» Exercise description
An exact copy of the data is needed, but without any of its images.

● ● ● ● ● ● ●

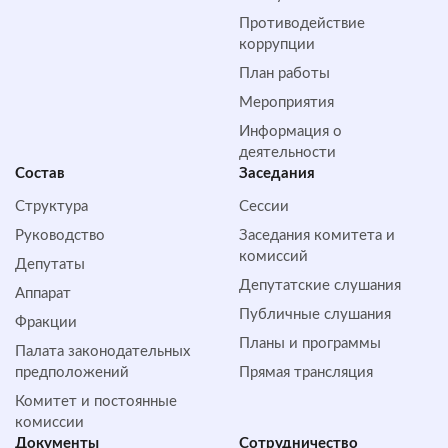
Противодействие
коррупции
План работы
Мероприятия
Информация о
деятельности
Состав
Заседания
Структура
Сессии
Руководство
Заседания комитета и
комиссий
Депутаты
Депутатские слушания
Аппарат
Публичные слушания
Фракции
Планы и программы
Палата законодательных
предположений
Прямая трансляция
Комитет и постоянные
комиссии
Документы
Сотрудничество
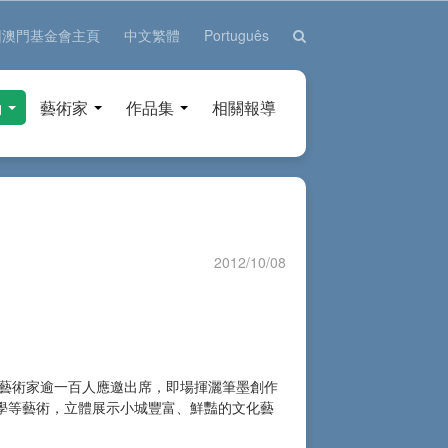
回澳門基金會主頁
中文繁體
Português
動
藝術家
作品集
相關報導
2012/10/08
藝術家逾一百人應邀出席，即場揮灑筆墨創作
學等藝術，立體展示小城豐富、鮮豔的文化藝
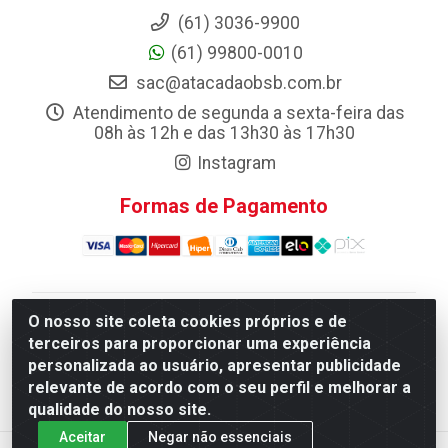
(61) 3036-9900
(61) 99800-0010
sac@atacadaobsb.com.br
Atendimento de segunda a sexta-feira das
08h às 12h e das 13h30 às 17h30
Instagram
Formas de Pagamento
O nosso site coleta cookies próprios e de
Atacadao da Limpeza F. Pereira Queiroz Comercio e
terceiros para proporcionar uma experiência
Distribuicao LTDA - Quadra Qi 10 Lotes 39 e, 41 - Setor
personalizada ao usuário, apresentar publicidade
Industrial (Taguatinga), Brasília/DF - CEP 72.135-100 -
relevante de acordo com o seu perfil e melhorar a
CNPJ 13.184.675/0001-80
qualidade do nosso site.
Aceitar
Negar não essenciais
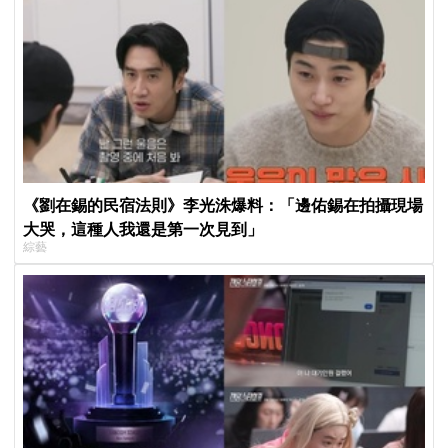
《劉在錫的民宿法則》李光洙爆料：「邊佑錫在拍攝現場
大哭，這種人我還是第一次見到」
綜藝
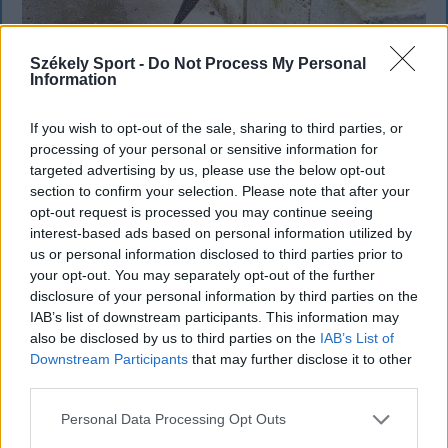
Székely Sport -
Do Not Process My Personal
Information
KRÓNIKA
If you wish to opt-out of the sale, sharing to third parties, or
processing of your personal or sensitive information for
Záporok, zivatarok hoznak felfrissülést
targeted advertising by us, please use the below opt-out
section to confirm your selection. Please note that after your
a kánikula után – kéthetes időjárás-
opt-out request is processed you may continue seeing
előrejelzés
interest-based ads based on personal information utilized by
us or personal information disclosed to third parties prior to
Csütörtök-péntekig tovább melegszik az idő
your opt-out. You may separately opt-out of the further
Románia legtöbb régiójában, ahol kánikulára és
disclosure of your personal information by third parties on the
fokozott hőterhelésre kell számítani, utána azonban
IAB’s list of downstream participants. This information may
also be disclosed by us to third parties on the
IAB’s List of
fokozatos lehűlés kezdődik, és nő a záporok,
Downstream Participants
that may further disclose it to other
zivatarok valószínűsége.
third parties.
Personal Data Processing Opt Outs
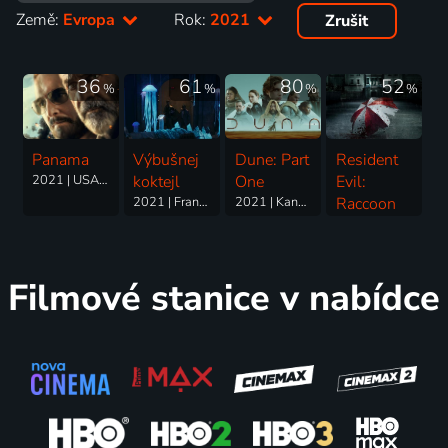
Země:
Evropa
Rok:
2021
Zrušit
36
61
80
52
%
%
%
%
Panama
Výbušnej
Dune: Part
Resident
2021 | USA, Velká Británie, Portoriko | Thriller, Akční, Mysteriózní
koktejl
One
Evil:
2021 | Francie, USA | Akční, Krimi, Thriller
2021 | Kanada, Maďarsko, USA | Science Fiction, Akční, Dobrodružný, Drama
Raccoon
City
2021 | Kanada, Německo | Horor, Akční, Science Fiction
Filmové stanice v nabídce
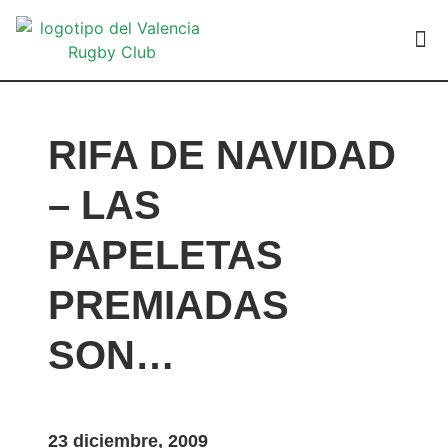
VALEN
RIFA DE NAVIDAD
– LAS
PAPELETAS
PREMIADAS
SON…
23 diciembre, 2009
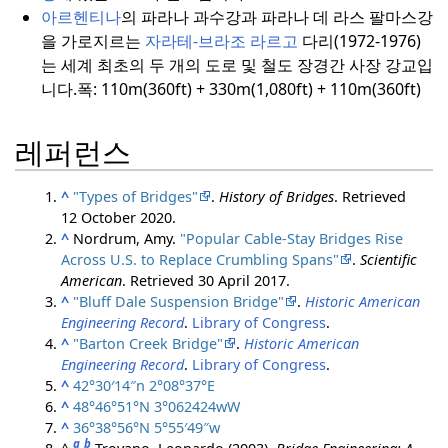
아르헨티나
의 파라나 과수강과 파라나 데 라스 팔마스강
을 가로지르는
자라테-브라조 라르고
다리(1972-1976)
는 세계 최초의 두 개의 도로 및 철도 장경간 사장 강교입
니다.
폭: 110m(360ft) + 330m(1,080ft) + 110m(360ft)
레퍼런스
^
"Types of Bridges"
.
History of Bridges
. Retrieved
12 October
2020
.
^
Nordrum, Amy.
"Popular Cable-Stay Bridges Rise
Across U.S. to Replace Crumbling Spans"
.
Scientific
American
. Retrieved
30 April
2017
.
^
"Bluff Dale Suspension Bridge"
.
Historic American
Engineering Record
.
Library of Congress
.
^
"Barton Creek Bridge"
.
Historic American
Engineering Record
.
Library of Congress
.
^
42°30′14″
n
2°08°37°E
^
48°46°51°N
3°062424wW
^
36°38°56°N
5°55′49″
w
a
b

● ● ● ● ● ● ●

» Worked solution
Противодействие
коррупции
План работы
Мероприятия
Информация о
деятельности
Состав
Заседания
Структура
Сессии
Руководство
Заседания комитета и
комиссий
Депутаты
Депутатские слушания
Аппарат
Публичные слушания
Фракции
Планы и программы
Палата законодательных
предположений
Прямая трансляция
Комитет и постоянные
комиссии
Документы
Сотрудничество
回澳門基金會主頁
中文繁體
Português
動
藝術家
作品集
相關報導
2012/10/08
藝術家逾一百人應邀出席，即場揮灑筆墨創作
學等藝術，立體展示小城豐富、鮮豔的文化藝
(61) 3036-9900
(61) 99800-0010
sac@atacadaobsb.com.br
Atendimento de segunda a sexta-feira das
08h às 12h e das 13h30 às 17h30
Instagram
Formas de Pagamento
O nosso site coleta cookies próprios e de
Atacadao da Limpeza F. Pereira Queiroz Comercio e
terceiros para proporcionar uma experiência
Distribuicao LTDA - Quadra Qi 10 Lotes 39 e, 41 - Setor
personalizada ao usuário, apresentar publicidade
Industrial (Taguatinga), Brasília/DF - CEP 72.135-100 -
relevante de acordo com o seu perfil e melhorar a
CNPJ 13.184.675/0001-80
qualidade do nosso site.
Aceitar
Negar não essenciais
《劉在錫的民宿法則》李光洙爆料：「邊佑錫在拍攝現場
大哭，這種人我還是第一次見到」
綜藝
Székely Sport -
Do Not Process My Personal
Information
KRÓNIKA
If you wish to opt-out of the sale, sharing to third parties, or
processing of your personal or sensitive information for
Záporok, zivatarok hoznak felfrissülést
targeted advertising by us, please use the below opt-out
section to confirm your selection. Please note that after your
a kánikula után – kéthetes időjárás-
opt-out request is processed you may continue seeing
előrejelzés
interest-based ads based on personal information utilized by
us or personal information disclosed to third parties prior to
Csütörtök-péntekig tovább melegszik az idő
your opt-out. You may separately opt-out of the further
Románia legtöbb régiójában, ahol kánikulára és
disclosure of your personal information by third parties on the
fokozott hőterhelésre kell számítani, utána azonban
IAB’s list of downstream participants. This information may
also be disclosed by us to third parties on the
IAB’s List of
fokozatos lehűlés kezdődik, és nő a záporok,
Downstream Participants
that may further disclose it to other
zivatarok valószínűsége.
third parties.
Personal Data Processing Opt Outs
Země:
Evropa
Rok:
2021
Zrušit
36
61
80
52
%
%
%
%
Panama
Výbušnej
Dune: Part
Resident
2021 | USA, Velká Británie, Portoriko | Thriller, Akční, Mysteriózní
koktejl
One
Evil:
2021 | Francie, USA | Akční, Krimi, Thriller
2021 | Kanada, Maďarsko, USA | Science Fiction, Akční, Dobrodružný, Drama
Raccoon
City
2021 | Kanada, Německo | Horor, Akční, Science Fiction
Filmové stanice v nabídce
VALEN
RIFA DE NAVIDAD
– LAS
PAPELETAS
PREMIADAS
SON…
23 diciembre, 2009
아르헨티나
의 파라나 과수강과 파라나 데 라스 팔마스강
을 가로지르는
자라테-브라조 라르고
다리(1972-1976)
는 세계 최초의 두 개의 도로 및 철도 장경간 사장 강교입
니다.
폭: 110m(360ft) + 330m(1,080ft) + 110m(360ft)
레퍼런스
^
"Types of Bridges"
.
History of Bridges
. Retrieved
12 October
2020
.
^
Nordrum, Amy.
"Popular Cable-Stay Bridges Rise
Across U.S. to Replace Crumbling Spans"
.
Scientific
American
. Retrieved
30 April
2017
.
^
"Bluff Dale Suspension Bridge"
.
Historic American
Engineering Record
.
Library of Congress
.
^
"Barton Creek Bridge"
.
Historic American
Engineering Record
.
Library of Congress
.
^
42°30′14″
n
2°08°37°E
^
48°46°51°N
3°062424wW
^
36°38°56°N
5°55′49″
w
a
b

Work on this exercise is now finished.